Estendi a mão na direção dela, a garota recuou, impulsionando o corpo para trás e sendo impedida pela parede. Ela era jovem, devia ter no máximo 25 anos. Segurei seu rosto com firmeza, dando uma boa olhada na marca, duraria algum tempo. Mais dois homens entraram na sala.
- Seguimos com o plano? – Um deles perguntou, sua voz era distorcida por um dispositivo presente máscara, eu apenas assenti, evitando usar a minha voz.
Sem dizer nenhuma palavra eu saí do quarto, um turbilhão de sentimentos caindo em cima de mim como uma cachoeira violenta e impiedosa.
Eu queria entrar lá e matá-la de uma vez, descobrir se a dor que eu sentia iria se aplacar um pouco. Talvez matá-la da forma mais lenta e dolorosa possível me fizesse conseguir colocar uma pedra em cima daquele assunto. Eu queria fazer com aquela mulher o que fizeram com a minha pequena Júlia. O ódio ameaçava tomar conta do último fio de coerência que ainda havia em mim, eu estava desesperado para saciar a minha sede de vingança agora que a chance estava aqui em minhas mãos.

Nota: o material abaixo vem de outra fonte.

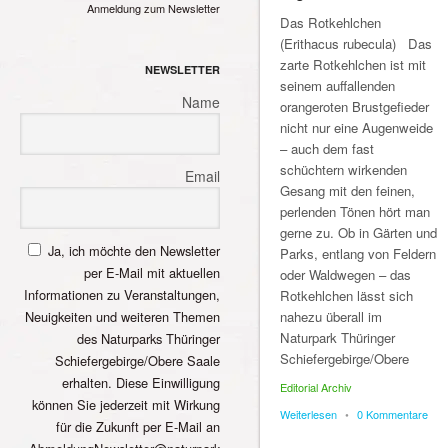
Anmeldung zum Newsletter
Das Rotkehlchen
(Erithacus rubecula) Das
zarte Rotkehlchen ist mit
NEWSLETTER
seinem auffallenden
Name
orangeroten Brustgefieder
nicht nur eine Augenweide
– auch dem fast
schüchtern wirkenden
Email
Gesang mit den feinen,
perlenden Tönen hört man
gerne zu. Ob in Gärten und
Ja, ich möchte den Newsletter
Parks, entlang von Feldern
per E-Mail mit aktuellen
oder Waldwegen – das
Informationen zu Veranstaltungen,
Rotkehlchen lässt sich
Neuigkeiten und weiteren Themen
nahezu überall im
Naturpark Thüringer
des Naturparks Thüringer
Schiefergebirge/Obere
Schiefergebirge/Obere Saale
erhalten. Diese Einwilligung
Editorial Archiv
können Sie jederzeit mit Wirkung
Weiterlesen
•
0 Kommentare
für die Zukunft per E-Mail an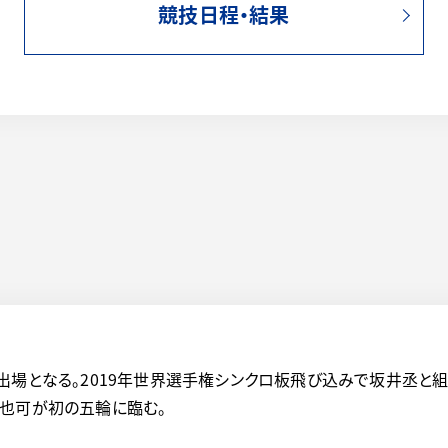
競技日程・結果
出場となる。2019年世界選手権シンクロ板飛び込みで坂井丞と
紗也可が初の五輪に臨む。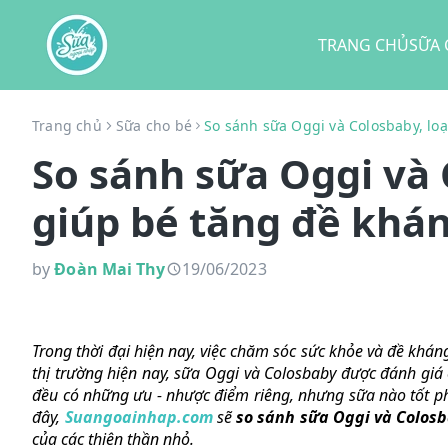
TRANG CHỦ
SỮA 
Trang chủ
Sữa cho bé
So sánh sữa Oggi và Colosbaby, loạ
So sánh sữa Oggi và 
giúp bé tăng đề khán
by
Đoàn Mai Thy
19/06/2023
Trong thời đại hiện nay, việc chăm sóc sức khỏe và đề khán
thị trường hiện nay, sữa Oggi và Colosbaby được đánh giá
đều có những ưu - nhược điểm riêng, nhưng sữa nào tốt ph
đây,
Suangoainhap.com
sẽ
so sánh sữa Oggi và Colos
của các thiên thần nhỏ.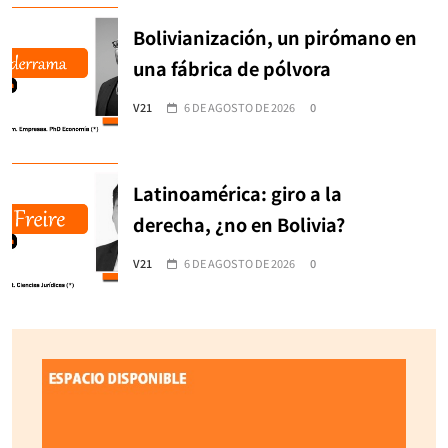
Bolivianización, un pirómano en
una fábrica de pólvora
V21
6 DE AGOSTO DE 2026
0
Latinoamérica: giro a la
derecha, ¿no en Bolivia?
V21
6 DE AGOSTO DE 2026
0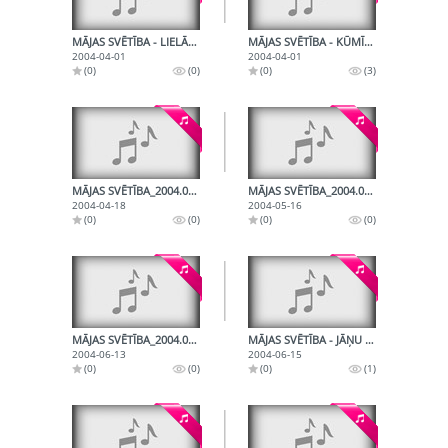
MĀJAS SVĒTĪBA - LIELĀ DIENA
MĀJAS SVĒTĪBA - KŪMĪBAS
2004-04-01
2004-04-01
(0)
(0)
(0)
(3)
MĀJAS SVĒTĪBA_2004.04.18_KŪMĪBAS
MĀJAS SVĒTĪBA_2004.05.16_PAR PIRMO MĪLESTĪBU
2004-04-18
2004-05-16
(0)
(0)
(0)
(0)
MĀJAS SVĒTĪBA_2004.06.13_IELĪGOŠANA
MĀJAS SVĒTĪBA - JĀŅU TRADĪCIJAS
2004-06-13
2004-06-15
(0)
(0)
(0)
(1)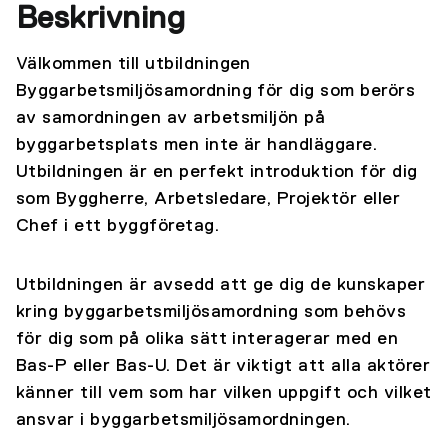
Beskrivning
Välkommen till utbildningen
Byggarbetsmiljösamordning för dig som berörs
av samordningen av arbetsmiljön på
byggarbetsplats men inte är handläggare.
Utbildningen är en perfekt introduktion för dig
som Byggherre, Arbetsledare, Projektör eller
Chef i ett byggföretag.
Utbildningen är avsedd att ge dig de kunskaper
kring byggarbetsmiljösamordning som behövs
för dig som på olika sätt interagerar med en
Bas-P eller Bas-U. Det är viktigt att alla aktörer
känner till vem som har vilken uppgift och vilket
ansvar i byggarbetsmiljösamordningen.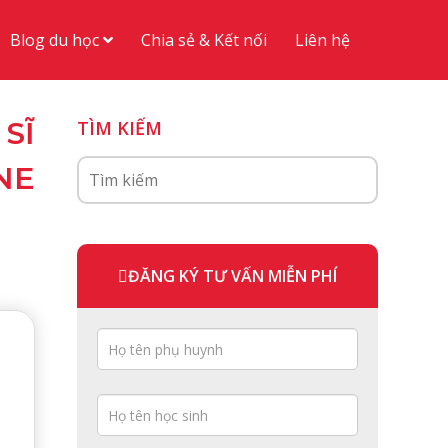
Blog du học
Chia sẻ & Kết nối
Liên hệ
SĨ
TÌM KIẾM
NE
ĐĂNG KÝ TƯ VẤN MIỄN PHÍ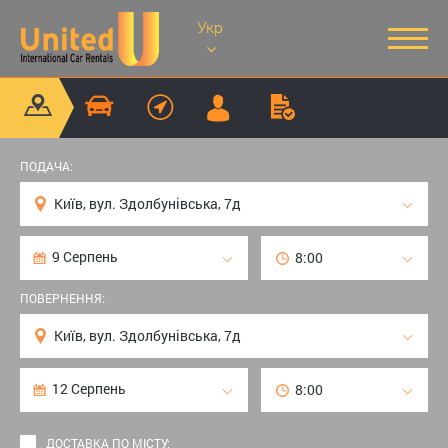
Укр
ПОДАЧА:
ПОВЕРНЕННЯ:
ДОСТАВКА ПО МІСТУ: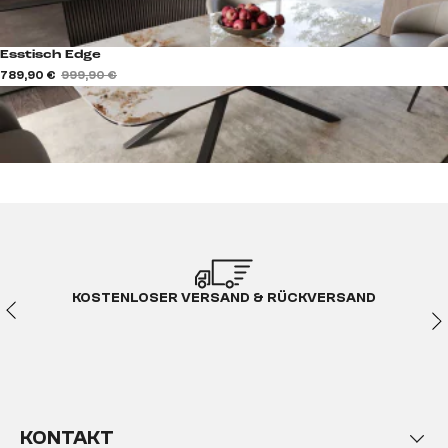
Esstisch Edge
789,90 €
999,90 €
KOSTENLOSER VERSAND & RÜCKVERSAND
KONTAKT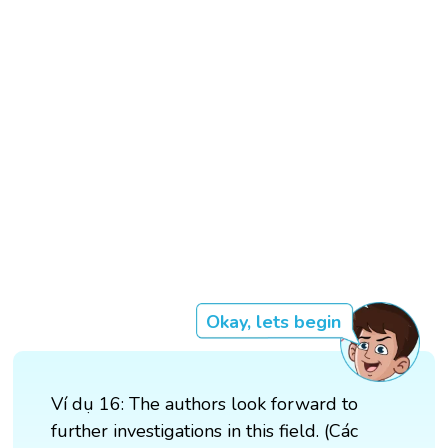
Okay, lets begin
Ví dụ 16: The authors look forward to
further investigations in this field. (Các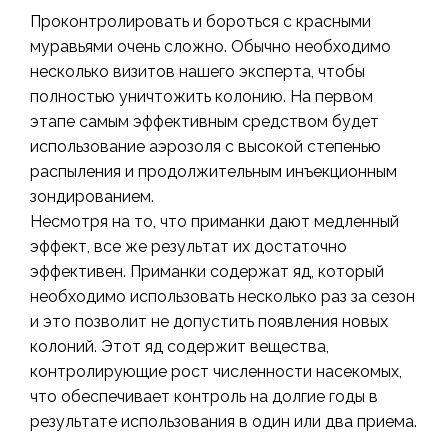
Проконтролировать и бороться с красными
муравьями очень сложно. Обычно необходимо
несколько визитов нашего эксперта, чтобы
полностью уничтожить колонию. На первом
этапе самым эффективным средством будет
использование аэрозоля с высокой степенью
распыления и продолжительным инъекционным
зондированием.
Несмотря на то, что приманки дают медленный
эффект, все же результат их достаточно
эффективен. Приманки содержат яд, который
необходимо использовать несколько раз за сезон
и это позволит не допустить появления новых
колоний. Этот яд содержит вещества,
контролирующие рост численности насекомых,
что обеспечивает контроль на долгие годы в
результате использования в один или два приема.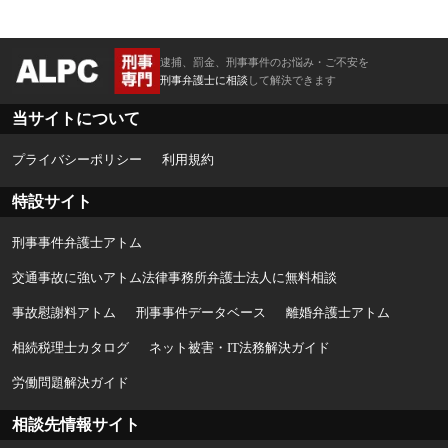
逮捕、罰金、刑事事件のお悩み・ご不安を
刑事弁護士に相談
して解決できます
当サイトについて
プライバシーポリシー
利用規約
特設サイト
刑事事件弁護士アトム
交通事故に強いアトム法律事務所弁護士法人に無料相談
事故慰謝料アトム
刑事事件データベース
離婚弁護士アトム
相続税理士カタログ
ネット被害・IT法務解決ガイド
労働問題解決ガイド
相談先情報サイト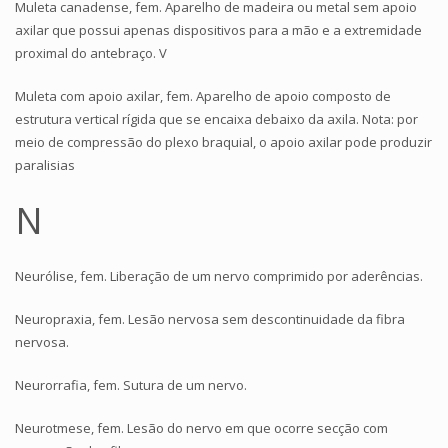
Muleta canadense, fem. Aparelho de madeira ou metal sem apoio
axilar que possui apenas dispositivos para a mão e a extremidade
proximal do antebraço. V
Muleta com apoio axilar, fem. Aparelho de apoio composto de
estrutura vertical rígida que se encaixa debaixo da axila. Nota: por
meio de compressão do plexo braquial, o apoio axilar pode produzir
paralisias
N
Neurólise, fem. Liberação de um nervo comprimido por aderências.
Neuropraxia, fem. Lesão nervosa sem descontinuidade da fibra
nervosa.
Neurorrafia, fem. Sutura de um nervo.
Neurotmese, fem. Lesão do nervo em que ocorre secção com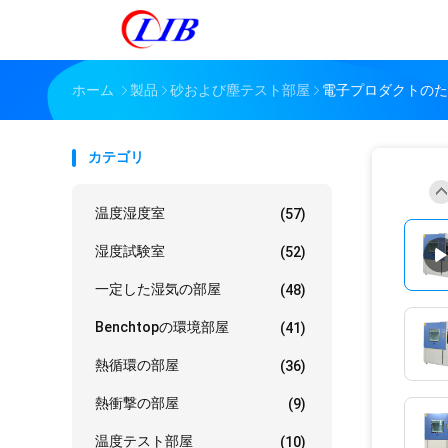
ホーム
製品
砂および塵テスト部屋
電子プロダクトのた
カテゴリ
温度湿度室
(57)
湿度試験室
(52)
一定した湿気の部屋
(48)
Benchtopの環境部屋
(41)
熱循環の部屋
(36)
熱衝撃の部屋
(9)
温度テスト部屋
(10)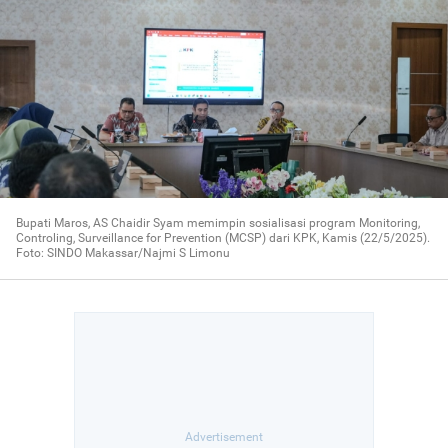
Bupati Maros, AS Chaidir Syam memimpin sosialisasi program Monitoring,
Controling, Surveillance for Prevention (MCSP) dari KPK, Kamis (22/5/2025).
Foto: SINDO Makassar/Najmi S Limonu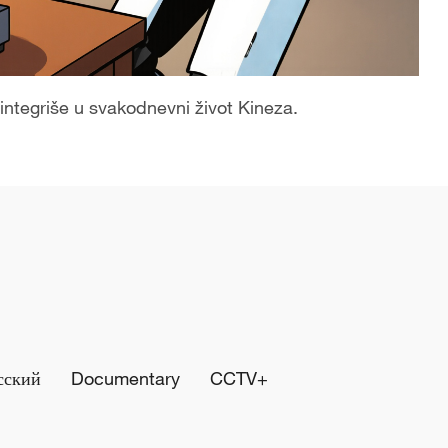
integriše u svakodnevni život Kineza.
сский
Documentary
CCTV+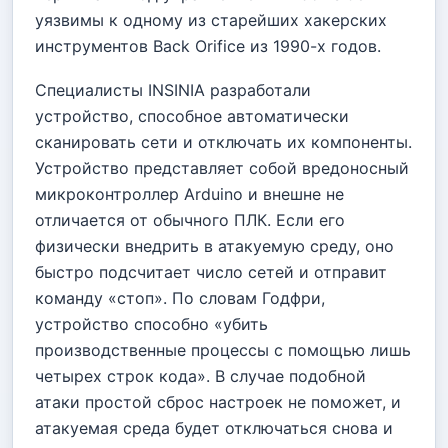
уязвимы к одному из старейших хакерских
инструментов Back Orifice из 1990-х годов.
Специалисты INSINIA разработали
устройство, способное автоматически
сканировать сети и отключать их компоненты.
Устройство представляет собой вредоносный
микроконтроллер Arduino и внешне не
отличается от обычного ПЛК. Если его
физически внедрить в атакуемую среду, оно
быстро подсчитает число сетей и отправит
команду «стоп». По словам Годфри,
устройство способно «убить
производственные процессы с помощью лишь
четырех строк кода». В случае подобной
атаки простой сброс настроек не поможет, и
атакуемая среда будет отключаться снова и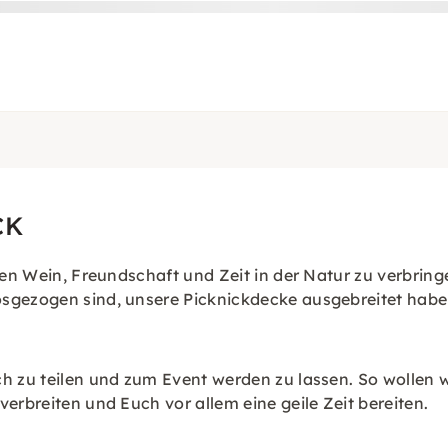
CK
ten Wein, Freundschaft und Zeit in der Natur zu verbring
losgezogen sind, unsere Picknickdecke ausgebreitet ha
ch zu teilen und zum Event werden zu lassen. So wollen
erbreiten und Euch vor allem eine geile Zeit bereiten.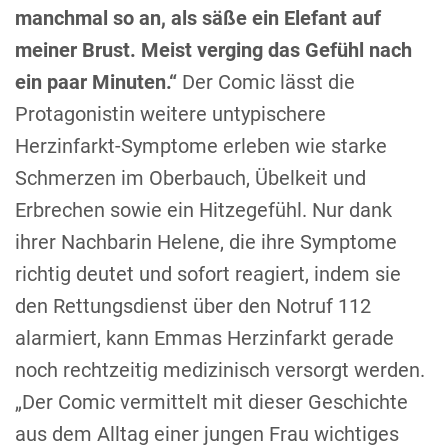
manchmal so an, als säße ein Elefant auf
meiner Brust. Meist verging das Gefühl nach
ein paar Minuten.“
Der Comic lässt die
Protagonistin weitere untypischere
Herzinfarkt-Symptome erleben wie starke
Schmerzen im Oberbauch, Übelkeit und
Erbrechen sowie ein Hitzegefühl. Nur dank
ihrer Nachbarin Helene, die ihre Symptome
richtig deutet und sofort reagiert, indem sie
den Rettungsdienst über den Notruf 112
alarmiert, kann Emmas Herzinfarkt gerade
noch rechtzeitig medizinisch versorgt werden.
„Der Comic vermittelt mit dieser Geschichte
aus dem Alltag einer jungen Frau wichtiges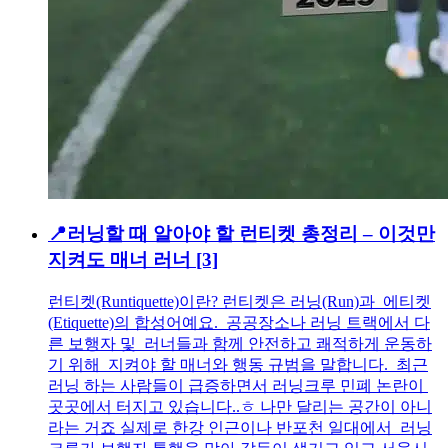
📍러닝할 때 알아야 할 런티켓 총정리 – 이것만
지켜도 매너 러너
[3]
런티켓(Runtiquette)이란? 런티켓은 러닝(Run)과 에티켓
(Etiquette)의 합성어예요. 공공장소나 러닝 트랙에서 다
른 보행자 및 러너들과 함께 안전하고 쾌적하게 운동하
기 위해 지켜야 할 매너와 행동 규범을 말합니다. 최근
러닝 하는 사람들이 급증하면서 러닝크루 민폐 논란이
곳곳에서 터지고 있습니다..ㅎ 나만 달리는 공간이 아니
라는 거죠 실제로 한강 인근이나 반포천 일대에서 러닝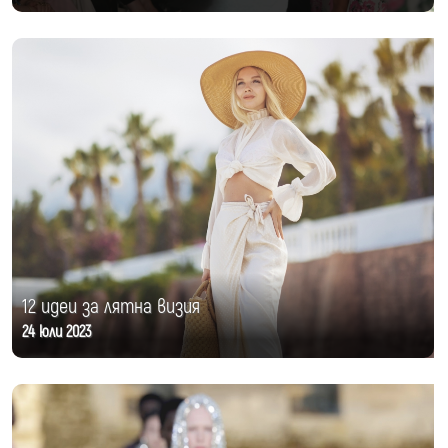
12 идеи за лятна визия
24 юли 2023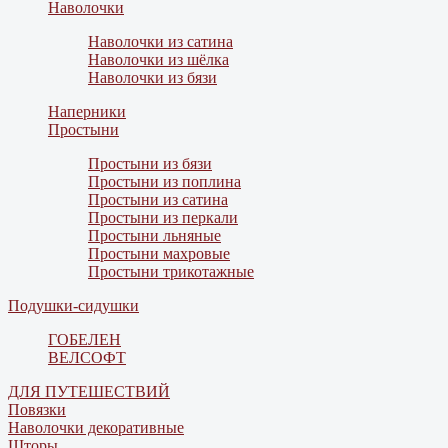
Наволочки
Наволочки из сатина
Наволочки из шёлка
Наволочки из бязи
Наперники
Простыни
Простыни из бязи
Простыни из поплина
Простыни из сатина
Простыни из перкали
Простыни льняные
Простыни махровые
Простыни трикотажные
Подушки-сидушки
ГОБЕЛЕН
ВЕЛСОФТ
ДЛЯ ПУТЕШЕСТВИЙ
Повязки
Наволочки декоративные
Шторы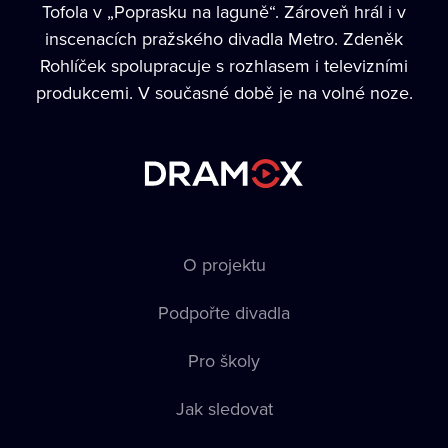
Tofola v „Poprasku na laguně“. Zároveň hrál i v
inscenacích pražského divadla Metro. Zdeněk
Rohlíček spolupracuje s rozhlasem i televizními
produkcemi. V současné době je na volné noze.
O projektu
Podpořte divadla
Pro školy
Jak sledovat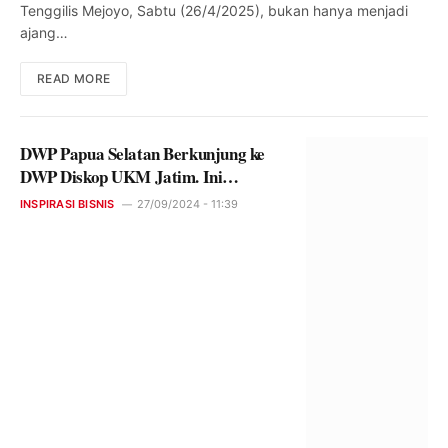
Tenggilis Mejoyo, Sabtu (26/4/2025), bukan hanya menjadi
ajang…
READ MORE
DWP Papua Selatan Berkunjung ke
DWP Diskop UKM Jatim. Ini
Tujuannya
INSPIRASI BISNIS
27/09/2024 - 11:39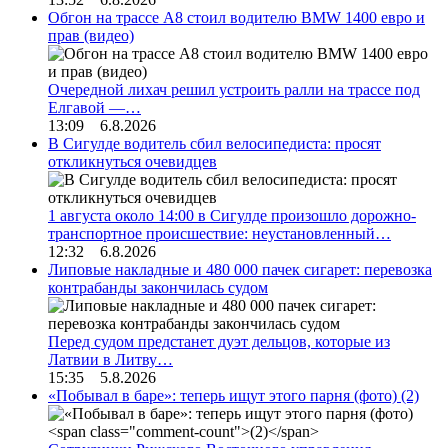
Обгон на трассе А8 стоил водителю BMW 1400 евро и
прав (видео)
Очередной лихач решил устроить ралли на трассе под
Елгавой —…
13:09 6.8.2026
В Сигулде водитель сбил велосипедиста: просят
откликнуться очевидцев
1 августа около 14:00 в Сигулде произошло дорожно-
транспортное происшествие: неустановленный…
12:32 6.8.2026
Липовые накладные и 480 000 пачек сигарет: перевозка
контрабанды закончилась судом
Перед судом предстанет дуэт дельцов, которые из
Латвии в Литву…
15:35 5.8.2026
«Побывал в баре»: теперь ищут этого парня (фото)
(2)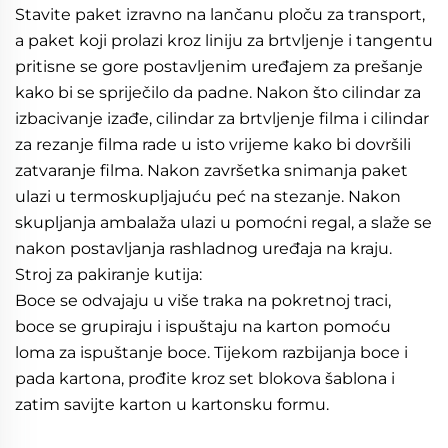
Stavite paket izravno na lančanu ploču za transport, 
a paket koji prolazi kroz liniju za brtvljenje i tangentu 
pritisne se gore postavljenim uređajem za prešanje 
kako bi se spriječilo da padne. Nakon što cilindar za 
izbacivanje izađe, cilindar za brtvljenje filma i cilindar 
za rezanje filma rade u isto vrijeme kako bi dovršili 
zatvaranje filma. Nakon završetka snimanja paket 
ulazi u termoskupljajuću peć na stezanje. Nakon 
skupljanja ambalaža ulazi u pomoćni regal, a slaže se 
nakon postavljanja rashladnog uređaja na kraju. 
Stroj za pakiranje kutija: 
Boce se odvajaju u više traka na pokretnoj traci, 
boce se grupiraju i ispuštaju na karton pomoću 
loma za ispuštanje boce. Tijekom razbijanja boce i 
pada kartona, prođite kroz set blokova šablona i 
zatim savijte karton u kartonsku formu.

Arthur veio atrás de mim e me encontrou no corredor.
- Ainda não está na hora, vamos só seguir o plano. Em breve teremos o que procuramos.
Eu puxei o ar com urgência enquanto afundava os dedos na arma. Eu tinha que esperar, tinha que seguir o passo a passo que combinamos, afinal não tinha sido o único que tinha perdido alguém.
- Eu preciso ir embora daqui. Agora. – Arthur se apressou em me conduzir até a saída. Sabia que eu estava beirando o descontrole.
Só consegui me acalmar um pouco depois de já estar no barco, atravessando as águas no caminho de volta, mas ainda estava tenso.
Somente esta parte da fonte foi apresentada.